You Burn Fat and Build Muscle
If you’re going back and forth between whether you want to burn fat or build muscle or switching up your workouts to achieve both, you’ll be happy to know that HIIT exercises help you burn and build, all at once. In terms of weight loss, HIIT has been shown to reduce body fat and waist circumference. It’s also been found to be the most effective style of workout for fat loss in people with overweight or obesity.
Now, in terms of building muscle HIIT workouts can help you increase your muscle mass with every workout. This is particularly true in the areas that are being used the most, which tend to be your buttocks and legs.
It Improves Your Oxygen Consumption
Endurance training is often used to improve one’s oxygen consumption (your muscles ability to use oxygen). Typically, this consists of long sessions on continuous, steady-paced cardio, such as cycling or running. However, studies found that high-intensity interval training workouts can provide the same benefits in a shorter amount of time. In fact, doing 20-minute HIIT workouts for 4 days of the week for 5 weeks can improve your oxygen consumption by 9%, which is the same results you would receive if you were to do 40 minutes of cycling 4 days every week.
Examples of High-Intensity Interval Training
Any type of cardio exercise can be turned into a body-sculpting, fat-torching high-intensity interval training sessions. You just have to increase the intensity to the highest level possible and then bring down the intensity for a couple of seconds, before ramping it right back up.
Here are some examples:
- HIIT Cycling: Pedal as fast and hard as you can for 30 seconds and then reduce to a slow, easy pace for 2 minutes. Repeat for 10-20 minutes. Spin classes are also a great example of HIIT on a stationary bike.
- HIIT Jogging: Sprint as fast as you can for 20 seconds and then slow down to a walk for 1 or 2 minutes. Repeat this pattern for 10-20 minutes.
- HIIT Squats: Do as many jump squats as you can, as quickly as possible for 1 minute and then walk on the spot for 30 seconds.

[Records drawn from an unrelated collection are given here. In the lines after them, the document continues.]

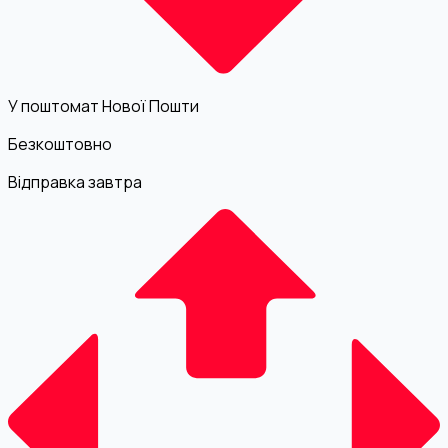
У поштомат Нової Пошти
Безкоштовно
Відправка завтра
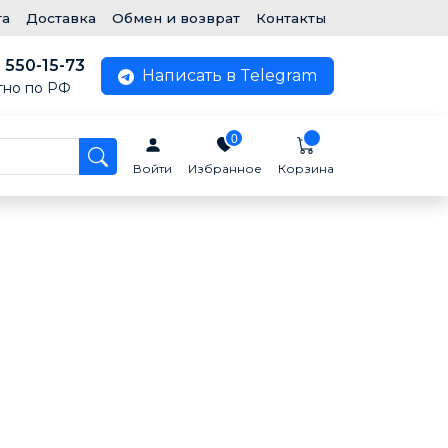
та
Доставка
Обмен и возврат
Контакты
) 550-15-73
Написать в Telegram
тно по РФ
0
Войти
Избранное
Корзина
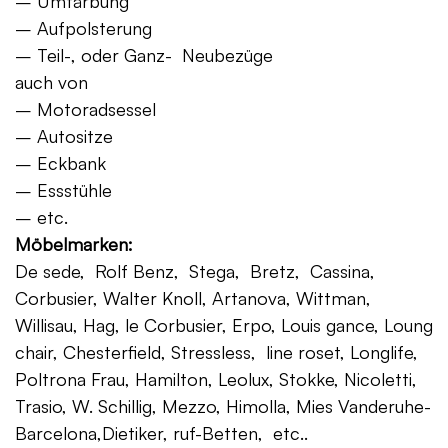
– Umfärbung
– Aufpolsterung
– Teil-, oder Ganz- Neubezüge
auch von
– Motoradsessel
– Autositze
– Eckbank
– Essstühle
– etc.
Möbelmarken:
De sede, Rolf Benz, Stega, Bretz, Cassina,
Corbusier, Walter Knoll, Artanova, Wittman,
Willisau, Hag, le Corbusier, Erpo, Louis gance, Loung
chair, Chesterfield, Stressless, line roset, Longlife,
Poltrona Frau, Hamilton, Leolux, Stokke, Nicoletti,
Trasio, W. Schillig, Mezzo, Himolla, Mies Vanderuhe-
Barcelona,Dietiker, ruf-Betten, etc..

Repeat for 10-20 minutes.
- HIIT Bodyweight: Do a high plant for 30 seconds, then pushups for 20 seconds at a steady pace, and then 10 seconds of explosive pushups, and then rest for 30 seconds. Repeat.
A popular training format for HIIT workouts is the 20/30/40 style. This is where each exercise is performed for 20 seconds, and then 10 seconds of rest, and then 30 seconds of high intensity, and then 10 seconds of rest, and then 40 seconds of high intensity, and then 1 minute of rest.
However, you can also create your own intervals. For example, another popular training format for high-intensity interval training consists of:
- First 30 seconds: low-intensity
- 20 Seconds: moderate-intensity
- 10 Seconds: high-intensity
- Rest and repeat.
Less is more, they say – and that’s certainly true when it comes to high-intensity interval training. While you won’t be doing less in terms of energy exertion (the intensity is high, hence the name), HIIT workouts allow you to achieve better results in less time than if you were to do a steady-paced workout. This applies to weight loss, muscle burning, blood sugar reduction, oxygen consumption and so much more. So, instead of doing exercise at a consistent speed and achieving mediocre results, amp up the intensity with HIIT to workout smarter.